How to make your own old hicks

One of the oldest buildings in the U.S. is getting a facelift.

The Washington State Historical Society is putting the last of the hickories, barns and other structures in the old Hickory Industrial District on display.

The building at 1701 E. 15th St. in Seattle, Washington, was built in 1910 by the Pacific Pacific Railroad and is now owned by the Seattle Public Library.

The structure is a rare relic of a time when buildings were being built in the region that had a heavy focus on urban renewal.

The library’s archives include a small building on a corner that was built by the company in the 1880s.

The Pacific Pacific was the first railroad company in Washington to build a commercial office in the Pacific Northwest.

A similar building was built on a site near Seattle in 1912.

The first of the new structures is a replica of the one that once stood there.
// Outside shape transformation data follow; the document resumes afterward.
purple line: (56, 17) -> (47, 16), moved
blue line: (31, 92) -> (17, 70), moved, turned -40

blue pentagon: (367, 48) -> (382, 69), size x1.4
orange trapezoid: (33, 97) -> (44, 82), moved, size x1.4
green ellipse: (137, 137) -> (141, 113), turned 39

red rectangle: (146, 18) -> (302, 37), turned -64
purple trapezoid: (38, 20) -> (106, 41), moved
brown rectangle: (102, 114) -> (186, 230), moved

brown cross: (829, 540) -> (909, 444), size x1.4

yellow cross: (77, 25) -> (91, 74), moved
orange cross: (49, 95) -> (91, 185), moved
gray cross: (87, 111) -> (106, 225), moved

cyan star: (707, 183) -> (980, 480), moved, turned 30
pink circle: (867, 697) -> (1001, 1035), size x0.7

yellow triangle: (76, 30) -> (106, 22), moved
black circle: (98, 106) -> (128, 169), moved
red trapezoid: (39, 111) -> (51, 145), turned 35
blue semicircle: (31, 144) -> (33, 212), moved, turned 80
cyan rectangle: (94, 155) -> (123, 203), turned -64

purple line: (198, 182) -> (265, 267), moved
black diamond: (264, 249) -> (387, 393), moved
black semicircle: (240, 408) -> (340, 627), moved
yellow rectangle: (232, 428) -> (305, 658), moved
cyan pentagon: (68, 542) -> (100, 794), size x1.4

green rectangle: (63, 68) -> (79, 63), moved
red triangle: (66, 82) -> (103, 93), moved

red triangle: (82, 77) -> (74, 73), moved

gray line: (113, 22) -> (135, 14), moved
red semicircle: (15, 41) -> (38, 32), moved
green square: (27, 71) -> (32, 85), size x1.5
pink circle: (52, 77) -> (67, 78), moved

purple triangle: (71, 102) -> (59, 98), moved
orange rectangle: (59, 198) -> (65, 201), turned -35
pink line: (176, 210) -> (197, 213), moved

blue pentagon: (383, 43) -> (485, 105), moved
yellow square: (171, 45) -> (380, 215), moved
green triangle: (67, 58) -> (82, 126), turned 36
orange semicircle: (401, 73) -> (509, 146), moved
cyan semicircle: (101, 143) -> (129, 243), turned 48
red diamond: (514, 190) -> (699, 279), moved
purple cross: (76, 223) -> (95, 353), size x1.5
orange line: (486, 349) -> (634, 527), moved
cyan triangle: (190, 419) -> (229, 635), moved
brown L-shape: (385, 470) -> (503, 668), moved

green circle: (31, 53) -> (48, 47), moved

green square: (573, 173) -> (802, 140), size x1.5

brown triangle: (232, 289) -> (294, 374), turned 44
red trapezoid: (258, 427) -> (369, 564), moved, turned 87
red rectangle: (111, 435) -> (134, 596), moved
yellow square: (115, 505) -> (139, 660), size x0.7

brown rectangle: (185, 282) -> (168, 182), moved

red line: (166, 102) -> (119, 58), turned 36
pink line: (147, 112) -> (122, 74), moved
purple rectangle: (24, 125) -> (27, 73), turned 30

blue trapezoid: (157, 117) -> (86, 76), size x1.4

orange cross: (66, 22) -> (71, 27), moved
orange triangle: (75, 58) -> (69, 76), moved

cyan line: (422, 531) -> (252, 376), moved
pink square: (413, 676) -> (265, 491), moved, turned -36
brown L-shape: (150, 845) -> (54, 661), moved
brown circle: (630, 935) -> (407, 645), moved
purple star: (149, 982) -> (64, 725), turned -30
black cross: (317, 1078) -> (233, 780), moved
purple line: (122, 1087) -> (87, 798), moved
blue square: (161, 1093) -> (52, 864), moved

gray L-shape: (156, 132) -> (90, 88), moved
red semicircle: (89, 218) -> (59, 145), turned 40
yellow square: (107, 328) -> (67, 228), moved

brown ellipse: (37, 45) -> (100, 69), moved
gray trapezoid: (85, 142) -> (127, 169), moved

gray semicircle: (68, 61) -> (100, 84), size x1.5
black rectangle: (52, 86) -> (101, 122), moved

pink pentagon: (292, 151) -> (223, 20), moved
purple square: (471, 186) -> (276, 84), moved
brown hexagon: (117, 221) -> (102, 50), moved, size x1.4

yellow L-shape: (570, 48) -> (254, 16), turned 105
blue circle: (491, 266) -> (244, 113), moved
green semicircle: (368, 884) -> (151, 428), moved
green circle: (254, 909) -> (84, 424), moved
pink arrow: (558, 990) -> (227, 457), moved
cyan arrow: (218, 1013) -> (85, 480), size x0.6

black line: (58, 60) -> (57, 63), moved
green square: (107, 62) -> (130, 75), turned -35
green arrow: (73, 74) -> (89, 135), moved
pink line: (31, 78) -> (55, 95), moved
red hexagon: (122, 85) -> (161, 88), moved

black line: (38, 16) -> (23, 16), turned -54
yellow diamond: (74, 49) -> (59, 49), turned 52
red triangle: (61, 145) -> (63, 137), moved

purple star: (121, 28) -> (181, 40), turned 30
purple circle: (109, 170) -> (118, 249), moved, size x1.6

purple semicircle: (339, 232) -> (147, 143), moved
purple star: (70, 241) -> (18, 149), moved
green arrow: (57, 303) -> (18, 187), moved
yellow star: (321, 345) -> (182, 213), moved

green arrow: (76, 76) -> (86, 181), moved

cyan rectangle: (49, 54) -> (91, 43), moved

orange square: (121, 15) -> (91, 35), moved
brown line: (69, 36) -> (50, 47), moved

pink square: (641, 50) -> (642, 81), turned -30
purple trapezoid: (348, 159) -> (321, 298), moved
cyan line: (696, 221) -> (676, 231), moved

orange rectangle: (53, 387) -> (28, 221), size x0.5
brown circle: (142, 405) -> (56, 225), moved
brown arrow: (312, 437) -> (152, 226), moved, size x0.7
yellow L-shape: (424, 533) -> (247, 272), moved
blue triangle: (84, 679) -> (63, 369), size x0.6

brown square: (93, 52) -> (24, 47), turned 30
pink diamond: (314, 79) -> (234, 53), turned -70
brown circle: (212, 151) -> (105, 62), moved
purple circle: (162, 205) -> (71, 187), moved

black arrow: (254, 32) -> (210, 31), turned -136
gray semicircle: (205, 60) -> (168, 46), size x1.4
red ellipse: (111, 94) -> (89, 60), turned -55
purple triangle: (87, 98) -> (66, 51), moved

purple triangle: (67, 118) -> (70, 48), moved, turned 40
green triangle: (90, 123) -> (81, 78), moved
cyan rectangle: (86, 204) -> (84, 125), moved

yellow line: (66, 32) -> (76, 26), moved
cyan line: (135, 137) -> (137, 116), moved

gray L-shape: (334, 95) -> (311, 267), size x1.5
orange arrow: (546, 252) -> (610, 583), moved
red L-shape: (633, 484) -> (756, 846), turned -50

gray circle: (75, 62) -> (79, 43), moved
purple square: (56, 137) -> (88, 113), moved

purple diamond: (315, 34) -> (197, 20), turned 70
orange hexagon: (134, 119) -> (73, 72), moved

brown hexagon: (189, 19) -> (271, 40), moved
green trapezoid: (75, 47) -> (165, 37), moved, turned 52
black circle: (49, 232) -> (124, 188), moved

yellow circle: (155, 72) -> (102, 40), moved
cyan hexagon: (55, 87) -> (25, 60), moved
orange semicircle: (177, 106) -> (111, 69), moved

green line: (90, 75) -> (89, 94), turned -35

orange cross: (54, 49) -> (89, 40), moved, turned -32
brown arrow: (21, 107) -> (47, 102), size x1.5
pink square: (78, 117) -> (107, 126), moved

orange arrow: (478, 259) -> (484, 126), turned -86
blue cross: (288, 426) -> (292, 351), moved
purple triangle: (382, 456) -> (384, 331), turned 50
The buildings have been covered in plaster to protect them from the elements.

The hickys, barn, and other buildings are in their original state, but they’re in the process of being re-purposed for something more special.

The project is the work of the Society for Historic Preservation and is funded by the Federal Highway Administration.

The Society says that the restoration is a collaboration between the Seattle Historical Society, the Historic Preservation Office of the State Historic Preservation Commission and the Washington State Department of Transportation.

The organization is using the public’s help to fund a project that has taken a long time to plan.

The group has raised nearly $4.5 million to complete the project, including a $2.6 million grant from the National Park Service.

The restoration of the building is part of the project’s broader goal to preserve the history of the area, according to the Society.

The historic buildings were once part of a major transportation hub and once included businesses like a lumber mill and a grocery store.

The railroad also built several other buildings in Seattle in the 1910s.